##### Records provided

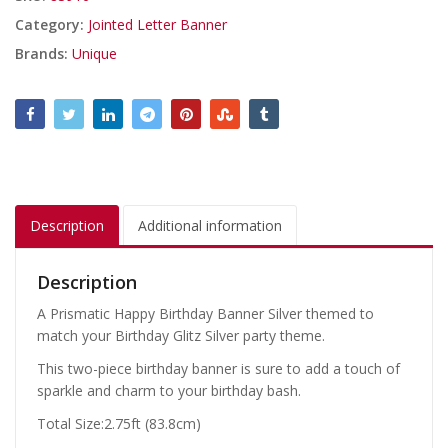
Category:
Jointed Letter Banner
Brands:
Unique
Description
Additional information
Description
A Prismatic Happy Birthday Banner Silver themed to
match your Birthday Glitz Silver party theme.
This two-piece birthday banner is sure to add a touch of
sparkle and charm to your birthday bash.
Total Size:2.75ft (83.8cm)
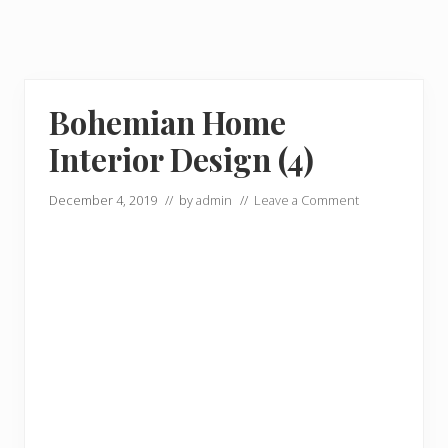
Bohemian Home
Interior Design (4)
December 4, 2019
// by
admin
//
Leave a Comment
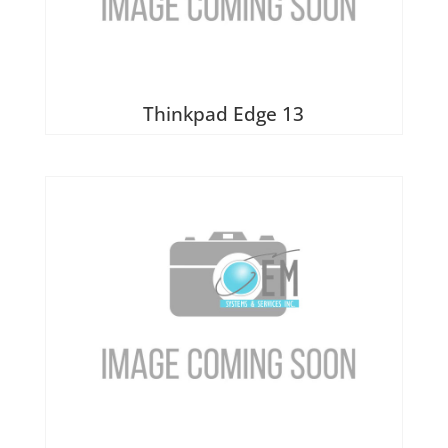
Thinkpad Edge 13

##########

Could you reproduce exactly the lines from the one containing "Jointed Letter Banner" through the last line of the records, both included, leaving out the pictures?

* [Your response]:
Jointed Letter Banner
Brands:
Unique
Description
Additional information
Description
A Prismatic Happy Birthday Banner Silver themed to
match your Birthday Glitz Silver party theme.
This two-piece birthday banner is sure to add a touch of
sparkle and charm to your birthday bash.
Total Size:2.75ft (83.8cm)
Bohemian Home
Interior Design (4)
December 4, 2019
// by
admin
//
Leave a Comment
Thinkpad Edge 13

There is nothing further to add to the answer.